### What is expected:
Only one number is wanted: the count of lines in the records below that hold the word "director".

### Record extracts:
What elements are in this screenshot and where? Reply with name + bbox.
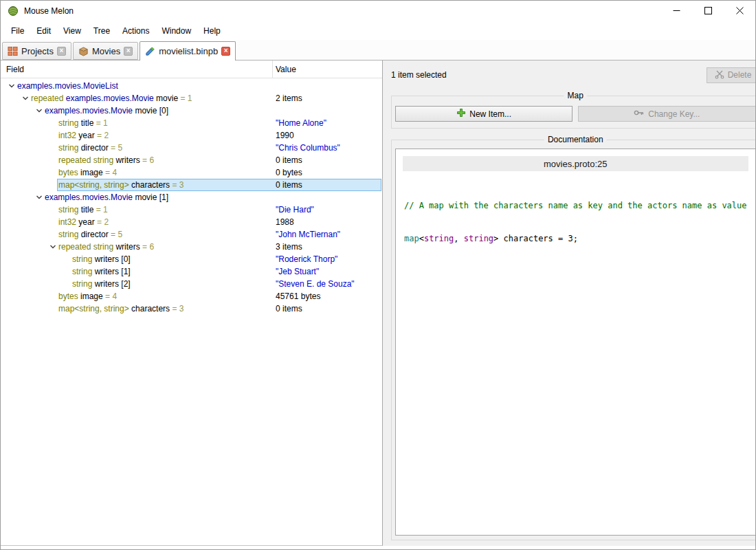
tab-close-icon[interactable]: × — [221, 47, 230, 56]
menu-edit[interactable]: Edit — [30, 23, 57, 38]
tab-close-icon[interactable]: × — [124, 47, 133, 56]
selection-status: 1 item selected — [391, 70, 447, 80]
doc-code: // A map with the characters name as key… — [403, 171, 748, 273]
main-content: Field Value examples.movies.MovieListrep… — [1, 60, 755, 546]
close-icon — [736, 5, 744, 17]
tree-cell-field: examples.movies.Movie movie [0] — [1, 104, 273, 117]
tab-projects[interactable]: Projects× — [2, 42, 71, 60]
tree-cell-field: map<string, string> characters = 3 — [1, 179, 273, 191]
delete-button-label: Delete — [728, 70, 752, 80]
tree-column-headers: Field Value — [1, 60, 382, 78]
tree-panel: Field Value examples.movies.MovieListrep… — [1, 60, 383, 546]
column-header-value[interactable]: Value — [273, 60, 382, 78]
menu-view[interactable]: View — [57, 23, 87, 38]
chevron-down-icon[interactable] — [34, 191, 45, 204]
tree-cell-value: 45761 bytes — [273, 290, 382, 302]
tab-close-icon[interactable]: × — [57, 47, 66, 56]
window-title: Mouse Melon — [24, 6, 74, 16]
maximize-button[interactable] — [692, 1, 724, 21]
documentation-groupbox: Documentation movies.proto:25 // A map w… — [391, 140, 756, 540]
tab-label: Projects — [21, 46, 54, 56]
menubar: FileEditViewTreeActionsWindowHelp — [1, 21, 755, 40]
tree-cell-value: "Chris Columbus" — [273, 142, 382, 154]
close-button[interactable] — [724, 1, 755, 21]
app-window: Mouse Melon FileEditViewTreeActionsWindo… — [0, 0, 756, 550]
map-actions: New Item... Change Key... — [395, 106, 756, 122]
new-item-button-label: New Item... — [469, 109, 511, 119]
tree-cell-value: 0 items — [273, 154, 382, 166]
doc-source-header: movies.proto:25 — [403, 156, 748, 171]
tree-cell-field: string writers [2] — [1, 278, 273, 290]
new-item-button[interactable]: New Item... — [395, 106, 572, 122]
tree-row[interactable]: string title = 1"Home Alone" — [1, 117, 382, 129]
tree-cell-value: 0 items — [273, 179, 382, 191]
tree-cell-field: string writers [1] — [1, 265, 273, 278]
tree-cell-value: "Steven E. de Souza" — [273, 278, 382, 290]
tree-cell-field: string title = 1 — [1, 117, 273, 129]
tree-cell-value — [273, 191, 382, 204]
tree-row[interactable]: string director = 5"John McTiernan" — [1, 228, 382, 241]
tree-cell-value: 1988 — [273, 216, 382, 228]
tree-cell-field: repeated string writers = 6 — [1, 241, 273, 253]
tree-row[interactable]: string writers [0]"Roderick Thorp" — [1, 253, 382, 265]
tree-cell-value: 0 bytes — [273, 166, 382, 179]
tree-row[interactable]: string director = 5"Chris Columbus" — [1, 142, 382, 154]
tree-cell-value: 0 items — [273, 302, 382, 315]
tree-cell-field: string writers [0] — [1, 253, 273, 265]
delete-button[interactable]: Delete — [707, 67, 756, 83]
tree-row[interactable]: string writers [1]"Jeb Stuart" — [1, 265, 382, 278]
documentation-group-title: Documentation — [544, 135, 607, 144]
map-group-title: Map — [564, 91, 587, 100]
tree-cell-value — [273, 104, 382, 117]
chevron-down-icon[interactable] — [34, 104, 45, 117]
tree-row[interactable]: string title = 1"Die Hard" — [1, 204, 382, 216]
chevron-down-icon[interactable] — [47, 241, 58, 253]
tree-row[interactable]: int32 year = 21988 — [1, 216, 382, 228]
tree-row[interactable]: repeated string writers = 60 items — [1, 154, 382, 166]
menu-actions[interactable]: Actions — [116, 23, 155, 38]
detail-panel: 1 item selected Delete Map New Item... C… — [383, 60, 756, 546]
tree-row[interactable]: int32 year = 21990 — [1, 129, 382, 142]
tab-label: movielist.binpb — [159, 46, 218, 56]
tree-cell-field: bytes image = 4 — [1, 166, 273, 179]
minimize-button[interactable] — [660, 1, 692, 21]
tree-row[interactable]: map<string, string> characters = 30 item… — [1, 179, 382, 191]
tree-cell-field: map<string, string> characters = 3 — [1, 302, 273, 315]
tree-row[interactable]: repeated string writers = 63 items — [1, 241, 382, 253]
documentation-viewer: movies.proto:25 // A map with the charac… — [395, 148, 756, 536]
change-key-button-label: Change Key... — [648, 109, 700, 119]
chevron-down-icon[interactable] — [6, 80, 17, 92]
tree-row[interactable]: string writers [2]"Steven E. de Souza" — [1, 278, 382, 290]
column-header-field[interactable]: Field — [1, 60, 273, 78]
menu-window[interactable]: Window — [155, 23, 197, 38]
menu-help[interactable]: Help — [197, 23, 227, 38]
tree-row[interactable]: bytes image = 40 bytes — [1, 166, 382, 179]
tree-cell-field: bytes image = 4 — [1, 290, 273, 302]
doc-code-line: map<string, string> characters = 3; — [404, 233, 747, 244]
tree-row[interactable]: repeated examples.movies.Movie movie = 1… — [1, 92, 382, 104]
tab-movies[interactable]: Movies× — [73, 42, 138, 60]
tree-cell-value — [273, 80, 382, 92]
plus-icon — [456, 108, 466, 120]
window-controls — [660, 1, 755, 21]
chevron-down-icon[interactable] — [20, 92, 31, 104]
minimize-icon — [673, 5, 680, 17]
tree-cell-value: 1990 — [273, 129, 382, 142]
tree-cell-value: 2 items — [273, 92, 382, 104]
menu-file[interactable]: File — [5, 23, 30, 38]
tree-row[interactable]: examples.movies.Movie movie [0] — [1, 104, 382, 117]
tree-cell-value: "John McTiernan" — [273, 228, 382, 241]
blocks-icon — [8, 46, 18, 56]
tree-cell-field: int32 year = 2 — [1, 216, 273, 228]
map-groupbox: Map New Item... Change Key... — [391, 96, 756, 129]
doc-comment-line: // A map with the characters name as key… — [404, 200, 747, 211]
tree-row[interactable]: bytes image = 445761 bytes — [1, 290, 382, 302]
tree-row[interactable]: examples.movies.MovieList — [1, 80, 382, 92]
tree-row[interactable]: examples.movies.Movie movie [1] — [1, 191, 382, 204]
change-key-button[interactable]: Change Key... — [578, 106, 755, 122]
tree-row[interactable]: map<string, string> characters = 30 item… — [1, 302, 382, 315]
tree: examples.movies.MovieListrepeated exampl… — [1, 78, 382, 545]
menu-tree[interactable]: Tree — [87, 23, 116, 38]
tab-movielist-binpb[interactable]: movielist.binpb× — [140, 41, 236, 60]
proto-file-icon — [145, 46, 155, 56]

### Expected answer:
2